• _Material provided_
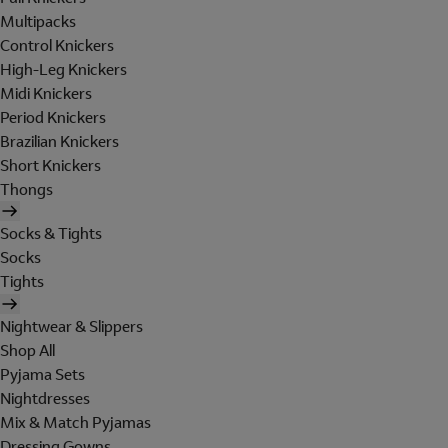
Multipacks
Control Knickers
High-Leg Knickers
Midi Knickers
Period Knickers
Brazilian Knickers
Short Knickers
Thongs
Socks & Tights
Socks
Tights
Nightwear & Slippers
Shop All
Pyjama Sets
Nightdresses
Mix & Match Pyjamas
Dressing Gowns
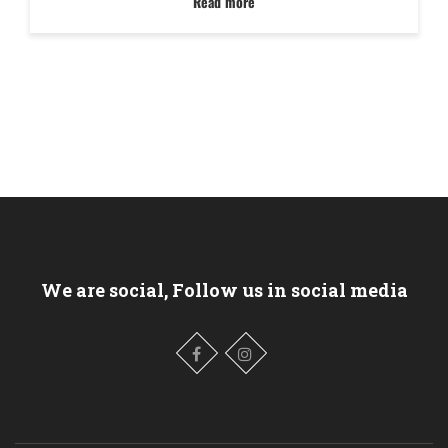
Read more
We are social, Follow us in social media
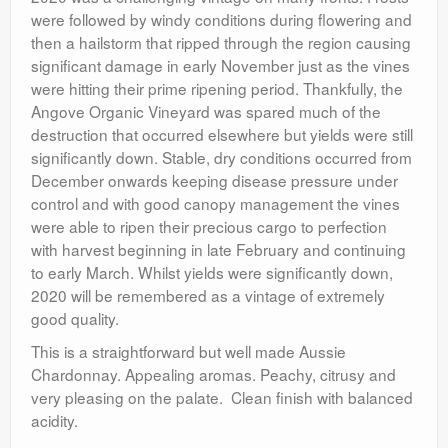
were followed by windy conditions during flowering and
then a hailstorm that ripped through the region causing
significant damage in early November just as the vines
were hitting their prime ripening period. Thankfully, the
Angove Organic Vineyard was spared much of the
destruction that occurred elsewhere but yields were still
significantly down. Stable, dry conditions occurred from
December onwards keeping disease pressure under
control and with good canopy management the vines
were able to ripen their precious cargo to perfection
with harvest beginning in late February and continuing
to early March. Whilst yields were significantly down,
2020 will be remembered as a vintage of extremely
good quality.
This is a straightforward but well made Aussie
Chardonnay. Appealing aromas. Peachy, citrusy and
very pleasing on the palate. Clean finish with balanced
acidity.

• _Problem_
Would you restate, word for word and with no pictures, only the lines from the opening of the material through the line with "to early March.", both included?

• _Answer to this task_
Multipacks
Control Knickers
High-Leg Knickers
Midi Knickers
Period Knickers
Brazilian Knickers
Short Knickers
Thongs
Socks & Tights
Socks
Tights
Nightwear & Slippers
Shop All
Pyjama Sets
Nightdresses
Mix & Match Pyjamas
Dressing Gowns
Read more
We are social, Follow us in social media
were followed by windy conditions during flowering and
then a hailstorm that ripped through the region causing
significant damage in early November just as the vines
were hitting their prime ripening period. Thankfully, the
Angove Organic Vineyard was spared much of the
destruction that occurred elsewhere but yields were still
significantly down. Stable, dry conditions occurred from
December onwards keeping disease pressure under
control and with good canopy management the vines
were able to ripen their precious cargo to perfection
with harvest beginning in late February and continuing
to early March. Whilst yields were significantly down,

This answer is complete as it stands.